Josef Pühringer: Das kann man diskutieren. Besondere Priorität hat das nicht. Wenn wir jetzt abstimmen, landen wir mit Sicherheit in der Opposition. Zum gegenwärtigen Zeitpunkt ist die Verbitterung über das Wahlergebnis und die Enttäuschung sehr groß. Ich plädiere für eine Cool-down-Phase.
Auch deswegen, weil Sie als Großkoalitionär gelten und eine Neuauflage von Rot-Schwarz wollen?
Pühringer: Nein. Der Parteivorstand hat klug gehandelt, indem er dem Parteiobmann eine Handlungsvollmacht ausgestellt und ihm alle Optionen offengelassen hat. Ich halte es für unvernünftig, jetzt öffentlich einer Variante den Vorzug zu geben, weil man sich damit nur die Verhandlungsposition verschlechtert. Von mir gibt's derzeit keine Prioritäten.
Aber viele in der Partei wollen keine schwarz-rote Koalition mehr.

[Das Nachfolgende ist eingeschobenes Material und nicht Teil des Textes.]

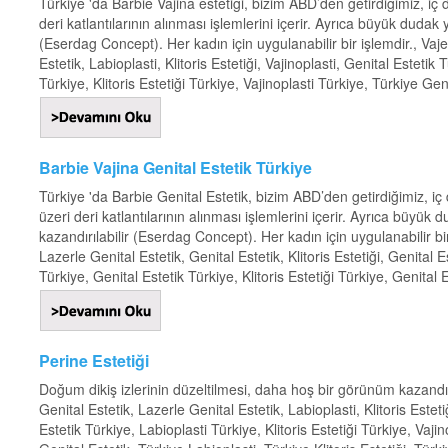
Türkiye 'da Barbie Vajina estetiği, bizim ABD’den getirdiğimiz, iç
deri katlantılarının alınması işlemlerini içerir. Ayrıca büyük dudak
(Eserdag Concept). Her kadın için uygulanabilir bir işlemdir., Vaj
Estetik, Labioplasti, Klitoris Estetiği, Vajinoplasti, Genital Estetik
Türkiye, Klitoris Estetiği Türkiye, Vajinoplasti Türkiye, Türkiye Gen
Barbie Vajina Genital Estetik Türkiye
Türkiye 'da Barbie Genital Estetik, bizim ABD’den getirdiğimiz, iç
üzeri deri katlantılarının alınması işlemlerini içerir. Ayrıca büyü
kazandırılabilir (Eserdag Concept). Her kadın için uygulanabilir bi
Lazerle Genital Estetik, Genital Estetik, Klitoris Estetiği, Genital 
Türkiye, Genital Estetik Türkiye, Klitoris Estetiği Türkiye, Genital E
Perine Estetiği
Doğum dikiş izlerinin düzeltilmesi, daha hoş bir görünüm kazandır
Genital Estetik, Lazerle Genital Estetik, Labioplasti, Klitoris Estet
Estetik Türkiye, Labioplasti Türkiye, Klitoris Estetiği Türkiye, Vaji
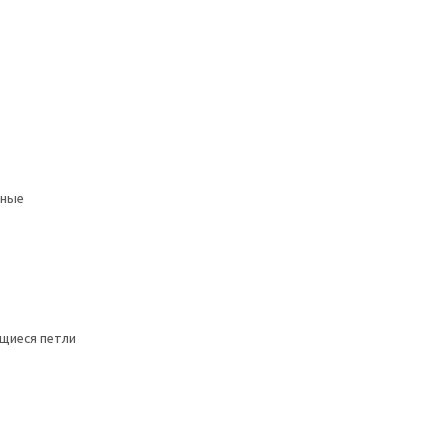
мные
щиеся петли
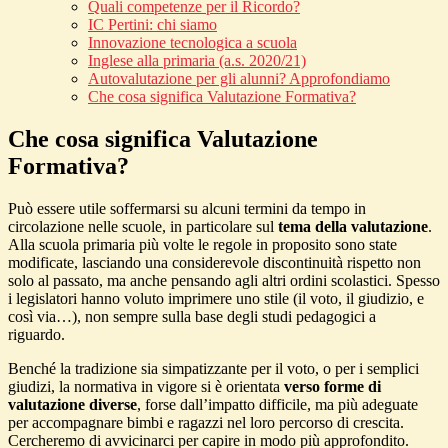
Quali competenze per il Ricordo?
IC Pertini: chi siamo
Innovazione tecnologica a scuola
Inglese alla primaria (a.s. 2020/21)
Autovalutazione per gli alunni? Approfondiamo
Che cosa significa Valutazione Formativa?
Che cosa significa Valutazione
Formativa?
Può essere utile soffermarsi su alcuni termini da tempo in
circolazione nelle scuole, in particolare sul
tema della valutazione
.
Alla scuola primaria più volte le regole in proposito sono state
modificate, lasciando una considerevole discontinuità rispetto non
solo al passato, ma anche pensando agli altri ordini scolastici. Spesso
i legislatori hanno voluto imprimere uno stile (il voto, il giudizio, e
così via…), non sempre sulla base degli studi pedagogici a
riguardo.
Benché la tradizione sia simpatizzante per il voto, o per i semplici
giudizi, la normativa in vigore si è orientata
verso forme di
valutazione diverse
, forse dall’impatto difficile, ma più adeguate
per accompagnare bimbi e ragazzi nel loro percorso di crescita.
Cercheremo di avvicinarci per capire in modo più approfondito.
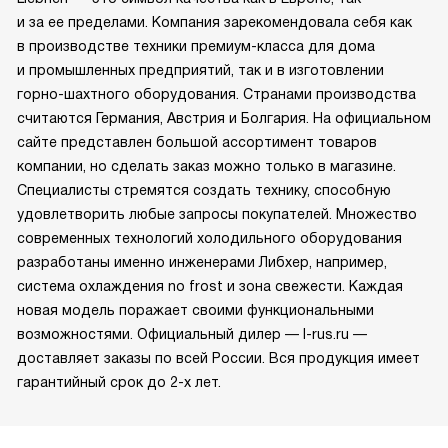
и за ее пределами. Компания зарекомендовала себя как
в производстве техники премиум-класса для дома
и промышленных предприятий, так и в изготовлении
горно-шахтного оборудования. Странами производства
считаются Германия, Австрия и Болгария. На официальном
сайте представлен большой ассортимент товаров
компании, но сделать заказ можно только в магазине.
Специалисты стремятся создать технику, способную
удовлетворить любые запросы покупателей. Множество
современных технологий холодильного оборудования
разработаны именно инженерами Либхер, например,
система охлаждения no frost и зона свежести. Каждая
новая модель поражает своими функциональными
возможностями. Официальный дилер — l-rus.ru —
доставляет заказы по всей России. Вся продукция имеет
гарантийный срок до 2-х лет.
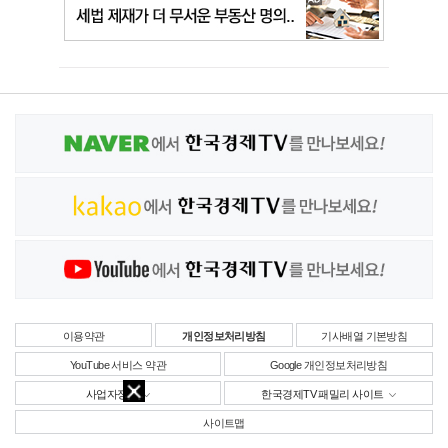
이용약관
개인정보처리방침
기사배열 기본방침
YouTube 서비스 약관
Google 개인정보처리방침
사업자정보
한국경제TV 패밀리 사이트
사이트맵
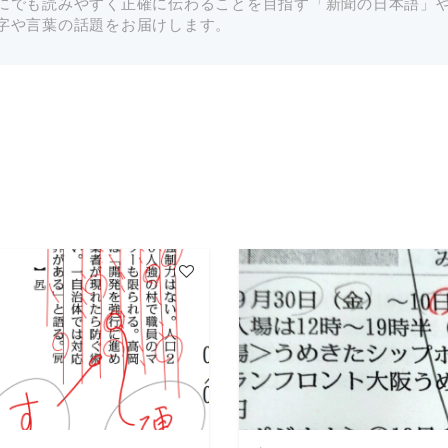
にでも読みやすく正確に伝わることを目指す「新聞の日本語」
字や言葉の話題をお届けします。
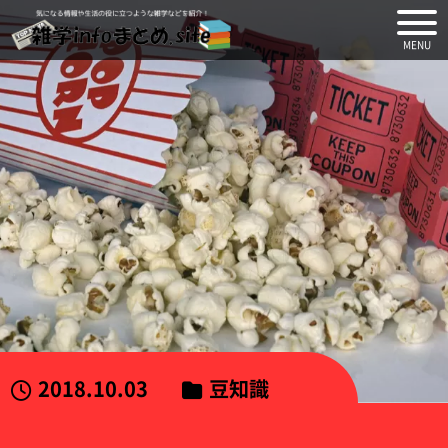
気になる情報や生活の役に
2018.10.03
豆知識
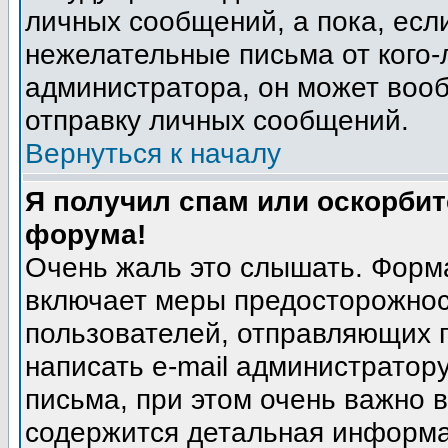
личных сообщений, а пока, есл
нежелательные письма от кого-л
администратора, он может воо
отправку личных сообщений.
Вернуться к началу
Я получил спам или оскорбите
форума!
Очень жаль это слышать. Форма
включает меры предосторожнос
пользователей, отправляющих
написать e-mail администратор
письма, при этом очень важно в
содержится детальная информа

Pühringer: Der Großteil will, so wie's derzeit ausschaut, keine Regierungsbeteiligung der ÖVP, egal ob in diese oder in die andere Richtung. In Briefen und Meinungsäußerungen gibt's eine ganz große Mehrheit in Richtung Opposition.
Was soll sich in der Abkühlungsphase, die Sie fordern, ändern?
Pühringer: Man muss in aller Ruhe Vor- und Nachteile aller Varianten diskutieren. Außerdem liegt die Notwendigkeit zu handeln bei SPÖ-Chef Faymann. Er wird den Regierungsauftrag bekommen. Daher sind voreilige Festlegungen von unserer Seite unnötig.
Kommt für Sie Schwarz-Blau-Orange in Frage?
Pühringer: Ich habe Ihnen schon gesagt, dass es von mir keine Prioritäten gibt. Bei Blau und Orange müssen Sie zuerst einmal fragen, ob der Herr Strache mit dem Herrn Haider und dem Herrn Stadler im Beipack in eine gemeinsame Regierung gehen. Das ist ja alles Kaffeesudleserei.
SPÖ-Chef Faymann will schon bis Ende November mit der ÖVP handelseins sein. Ist das realistisch?
Pühringer: Kein Zweifel: Die Bevölkerung wird wieder verärgert, wenn man sie bei der Regierungsbildung auf die Folter spannt. Andererseits ist die Qualität des Ergebnisses wichtiger als das Tempo.
SPÖ und ÖVP haben massive Verluste eingefahren. Das ist doch auch ein Zeichen, dass die Bevölkerung diese Koalition nicht mehr will.
Pühringer: Sie können alle Varianten durchspielen. Auch die Opposition haben wir gehabt, da hat es geheißen, wir gehen vier Jahre ins Trockendock, dann sind wir 16 Jahre nicht herausgekommen und fast ausgetrocknet. Es ist eine ausgesprochen schwierige Situation, daher soll man den Gärungsprozess abwarten.
Sind Sie zufrieden mit dem Wechsel an der ÖVP-Spitze zu Josef Pröll?
Pühringer: Ich halte Pröll für eine ausgezeichnete Wahl. Molterer hat menschliche Größe gezeigt, wie er den Wechsel vollzogen hat.
Für die Landtagswahl 2009: Haben Sie Sorgen um die ÖVP-Mehrheit nach dem jetzigen Dämpfer?
Pühringer: Landtagswahlen haben eigene Gesetze. Oberösterreich ist gut aufgestellt unter der ÖVP-Führung, aber ich unterschätze nichts. Wir werden kämpfen, geschenkt kriegt man in der Politik nichts.